§ Requirement
Please set down, unchanged, each line from the one with "Mask each instance" to the final line of the data below, both included. Drop the pictures.

::: Exercise data

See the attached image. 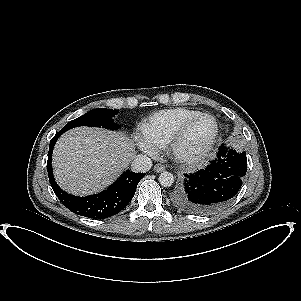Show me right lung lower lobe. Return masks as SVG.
I'll use <instances>...</instances> for the list:
<instances>
[{
  "mask_svg": "<svg viewBox=\"0 0 301 301\" xmlns=\"http://www.w3.org/2000/svg\"><path fill=\"white\" fill-rule=\"evenodd\" d=\"M59 131L50 141L47 171L51 186L59 200L70 211L92 219H104L119 213L132 200L139 181L145 173H133L126 171L107 190L86 197H77L63 191L54 181L52 173V152L57 139L62 134Z\"/></svg>",
  "mask_w": 301,
  "mask_h": 301,
  "instance_id": "98d812e1",
  "label": "right lung lower lobe"
}]
</instances>
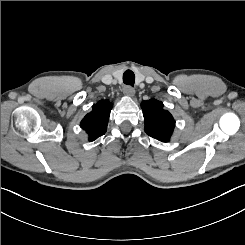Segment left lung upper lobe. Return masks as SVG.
Returning a JSON list of instances; mask_svg holds the SVG:
<instances>
[{
    "label": "left lung upper lobe",
    "mask_w": 245,
    "mask_h": 245,
    "mask_svg": "<svg viewBox=\"0 0 245 245\" xmlns=\"http://www.w3.org/2000/svg\"><path fill=\"white\" fill-rule=\"evenodd\" d=\"M163 106V103L156 99L141 103L145 132L159 141L168 142L173 133L175 121L172 115L163 109Z\"/></svg>",
    "instance_id": "1"
}]
</instances>
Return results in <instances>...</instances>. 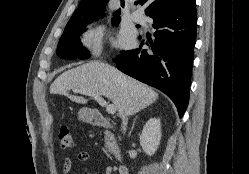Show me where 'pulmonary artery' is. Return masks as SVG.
<instances>
[{
    "label": "pulmonary artery",
    "mask_w": 249,
    "mask_h": 174,
    "mask_svg": "<svg viewBox=\"0 0 249 174\" xmlns=\"http://www.w3.org/2000/svg\"><path fill=\"white\" fill-rule=\"evenodd\" d=\"M131 18L134 22H137V23H144L145 22V17L137 11H133L131 13Z\"/></svg>",
    "instance_id": "pulmonary-artery-1"
}]
</instances>
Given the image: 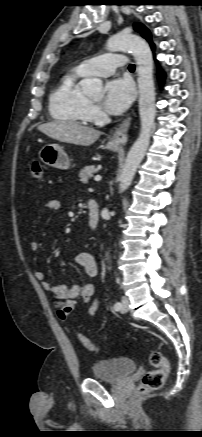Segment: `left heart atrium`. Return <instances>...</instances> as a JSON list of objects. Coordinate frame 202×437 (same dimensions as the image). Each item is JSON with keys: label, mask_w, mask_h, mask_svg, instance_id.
<instances>
[{"label": "left heart atrium", "mask_w": 202, "mask_h": 437, "mask_svg": "<svg viewBox=\"0 0 202 437\" xmlns=\"http://www.w3.org/2000/svg\"><path fill=\"white\" fill-rule=\"evenodd\" d=\"M103 105L107 112L120 114L125 111L134 98V87L125 78L112 79L106 84Z\"/></svg>", "instance_id": "39dd6f15"}]
</instances>
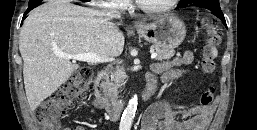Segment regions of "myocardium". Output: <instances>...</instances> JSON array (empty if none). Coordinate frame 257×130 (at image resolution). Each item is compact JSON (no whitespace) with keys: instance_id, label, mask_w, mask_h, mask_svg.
Segmentation results:
<instances>
[{"instance_id":"1","label":"myocardium","mask_w":257,"mask_h":130,"mask_svg":"<svg viewBox=\"0 0 257 130\" xmlns=\"http://www.w3.org/2000/svg\"><path fill=\"white\" fill-rule=\"evenodd\" d=\"M179 2V0H169L166 4L159 6V7H148L141 3L140 0H136V4L138 8L146 13L150 14H159V13H164L176 6V4Z\"/></svg>"}]
</instances>
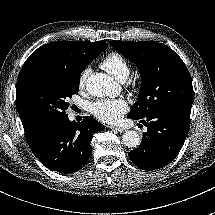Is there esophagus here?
<instances>
[{
  "label": "esophagus",
  "instance_id": "esophagus-1",
  "mask_svg": "<svg viewBox=\"0 0 215 215\" xmlns=\"http://www.w3.org/2000/svg\"><path fill=\"white\" fill-rule=\"evenodd\" d=\"M110 128L113 129V130H115V131H117V132H119V133H122V132L125 131V129L121 128V127L111 126Z\"/></svg>",
  "mask_w": 215,
  "mask_h": 215
}]
</instances>
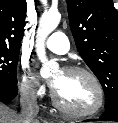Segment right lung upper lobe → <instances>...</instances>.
I'll use <instances>...</instances> for the list:
<instances>
[{"mask_svg": "<svg viewBox=\"0 0 118 123\" xmlns=\"http://www.w3.org/2000/svg\"><path fill=\"white\" fill-rule=\"evenodd\" d=\"M26 9V0H0V48L20 50Z\"/></svg>", "mask_w": 118, "mask_h": 123, "instance_id": "obj_1", "label": "right lung upper lobe"}]
</instances>
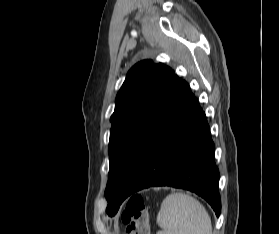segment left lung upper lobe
<instances>
[{
  "instance_id": "5c2ea615",
  "label": "left lung upper lobe",
  "mask_w": 279,
  "mask_h": 234,
  "mask_svg": "<svg viewBox=\"0 0 279 234\" xmlns=\"http://www.w3.org/2000/svg\"><path fill=\"white\" fill-rule=\"evenodd\" d=\"M174 76V71L162 63L144 60L129 70L117 94L110 119V167L105 190L109 216H114L123 202L120 194L138 148Z\"/></svg>"
}]
</instances>
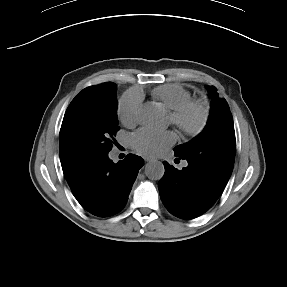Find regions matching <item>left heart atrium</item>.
I'll return each mask as SVG.
<instances>
[{
  "instance_id": "obj_1",
  "label": "left heart atrium",
  "mask_w": 287,
  "mask_h": 287,
  "mask_svg": "<svg viewBox=\"0 0 287 287\" xmlns=\"http://www.w3.org/2000/svg\"><path fill=\"white\" fill-rule=\"evenodd\" d=\"M175 141L173 132L141 130L133 136L132 145L140 154L155 157L164 153Z\"/></svg>"
}]
</instances>
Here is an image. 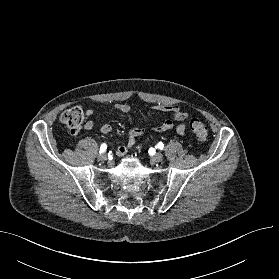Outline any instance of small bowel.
<instances>
[{
    "label": "small bowel",
    "mask_w": 279,
    "mask_h": 279,
    "mask_svg": "<svg viewBox=\"0 0 279 279\" xmlns=\"http://www.w3.org/2000/svg\"><path fill=\"white\" fill-rule=\"evenodd\" d=\"M116 109L121 113H128L130 111V106L128 104H118ZM153 109L161 112H168L172 115L175 120L180 121L181 123L177 126L176 131L179 135L183 136L187 129V120L188 112L180 105H166V104H157L153 106ZM95 114L93 109H88L86 111L87 117H92ZM95 127V123L92 120H88L84 124L86 130H92ZM100 131L103 134H109L112 131V127L108 123H102L99 126ZM173 128V122L171 120H165L161 124L152 128L156 132H166ZM146 133V129L142 127H133L129 130L127 136V142L119 146L116 150V155L118 157H123L127 154L128 150L135 145L137 137H140Z\"/></svg>",
    "instance_id": "small-bowel-1"
}]
</instances>
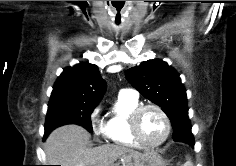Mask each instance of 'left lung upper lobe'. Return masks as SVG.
Here are the masks:
<instances>
[{
	"label": "left lung upper lobe",
	"mask_w": 236,
	"mask_h": 166,
	"mask_svg": "<svg viewBox=\"0 0 236 166\" xmlns=\"http://www.w3.org/2000/svg\"><path fill=\"white\" fill-rule=\"evenodd\" d=\"M128 81L147 99L162 108L172 122L191 130L186 90L179 74L166 62L154 59L126 70Z\"/></svg>",
	"instance_id": "5c2ea615"
}]
</instances>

::::::

§ Output for this task
Mask each instance of 'left lung upper lobe'. Return masks as SVG.
Here are the masks:
<instances>
[{
	"label": "left lung upper lobe",
	"mask_w": 236,
	"mask_h": 166,
	"mask_svg": "<svg viewBox=\"0 0 236 166\" xmlns=\"http://www.w3.org/2000/svg\"><path fill=\"white\" fill-rule=\"evenodd\" d=\"M128 81L147 99L162 108L172 122L191 130L186 90L179 74L166 62L154 59L126 70Z\"/></svg>",
	"instance_id": "5c2ea615"
}]
</instances>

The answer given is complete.